Our finding that there were several mistakes in responses for high fat foods suggests a possible explanation for why individuals might not appear to follow such recommendations. If an individual is endeavoring to avoid eating high fat foods but, because of incorrect beliefs about what foods are high in fat, avoids low fat foods instead (e.g., “high carb” foods such as breads and grain products), such an individual will appear to be not following the recommendation even though he/she is attempting to consider the category of foods in making decisions. It is interesting that foods such as “sugar” and “bread” were listed as high fat foods; it is possible that such categorization errors reflect a more global belief that high fat foods are “bad” and then miscategorization based on that judgment (e.g., because of the popularity of low-carb diets, breads might be categorized as “bad” and thus included with high fat foods).
This analysis of the role of ease of retrieval in decisions about dietary behavior suggests implications for nutrition education. First, care should be given to determine what specific food items individuals are considering when a dietitian or a public health professional is providing educational messages about a broad category of foods. To the extent that the specific foods being considered are unnecessarily limited or inappropriate, additional education can be undertaken to guide behavioral choices. Second, the findings suggest that nutrition education needs to consider ways to make additional specific food items salient and to correct misperceptions about foods. One way to do this might be to craft educational messages that address food recommendation at the level of specific food items or that address both the general categories and provide multiple, appropriate examples of ways to respond to the recommendation with specific foods.

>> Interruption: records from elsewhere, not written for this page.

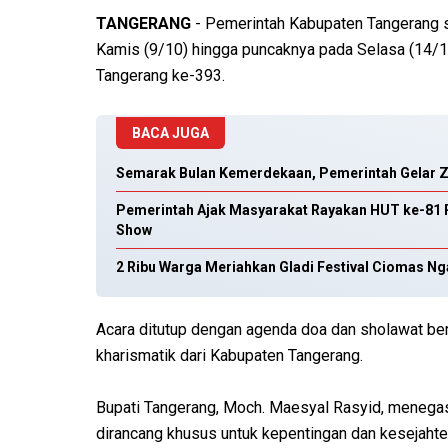
TANGERANG
- Pemerintah Kabupaten Tangerang s
Kamis (9/10) hingga puncaknya pada Selasa (14/1
Tangerang ke-393.
BACA JUGA
Semarak Bulan Kemerdekaan, Pemerintah Gelar Z
Pemerintah Ajak Masyarakat Rayakan HUT ke-81 R
Show
2 Ribu Warga Meriahkan Gladi Festival Ciomas Ng
Acara ditutup dengan agenda doa dan sholawat ber
kharismatik dari Kabupaten Tangerang.
Bupati Tangerang, Moch. Maesyal Rasyid, menegas
dirancang khusus untuk kepentingan dan kesejahte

Finally, although the relative frequency of errors in categorization is small, the implications are important. For instance, if one incorrectly believes that grains are high in fat, one may avoid these healthy foods in a mistaken attempt to avoid fatty foods. Nutrition education must communicate more effectively which foods are high versus low in fat and how to make the distinction.
The foods individuals consider when thinking about a broad category of dietary choices represent only a subset of the possible food options belonging to that category. This limited breadth of food items being considered may help to explain patterns of dietary behavior and responses to health recommendations. Both researchers seeking to understand the judgment and decision-making process underlying dietary recommendations and nutrition educators should attend to these issues of salient specific food items when seeking to understand and address dietary behavior.